L’enfant ne pleura pas. Mais la douleur du coup fut si forte, qu’il pensa s’évanouir. Il voulut crier : « Jean ! Jean ! » et ne le put. Il avait la gorge serrée, la tête bourdonnante et vide, les membres tout froids. Il essaya de faire un pas, et ne le put… Le sol sous ses pieds se dérobait, se creusait en abîmes… Des lumières rouges dansèrent devant ses yeux. Et Jean s’éloigna en sautillant.

Or, le lendemain, les élèves allèrent en promenade, sur la route d’Elven. On fit halte dans le bois de Kerral.

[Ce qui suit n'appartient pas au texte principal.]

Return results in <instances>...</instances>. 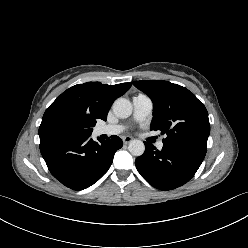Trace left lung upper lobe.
<instances>
[{"label":"left lung upper lobe","instance_id":"obj_1","mask_svg":"<svg viewBox=\"0 0 248 248\" xmlns=\"http://www.w3.org/2000/svg\"><path fill=\"white\" fill-rule=\"evenodd\" d=\"M153 102L151 130L166 134L163 144L206 148L210 133L208 112L185 87L162 80L134 81Z\"/></svg>","mask_w":248,"mask_h":248}]
</instances>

— On t’avait promis aussi de venir là ? dit à Bolorec Sébastien qui, depuis le début de la promenade, n’avait pas encore prononcé un mot.

— Oui.

— Et puis, après, on n’a plus voulu ?

Bolorec haussa les épaules, et, sans avoir l’air d’écouter, ramassa un éclat de bois qu’il se mit à examiner attentivement.

— Et ça ne t’a pas fait de la peine ! insista Sébastien.

Bolorec secoua la tête.

— Pourquoi que ça ne t’a pas fait de la peine ?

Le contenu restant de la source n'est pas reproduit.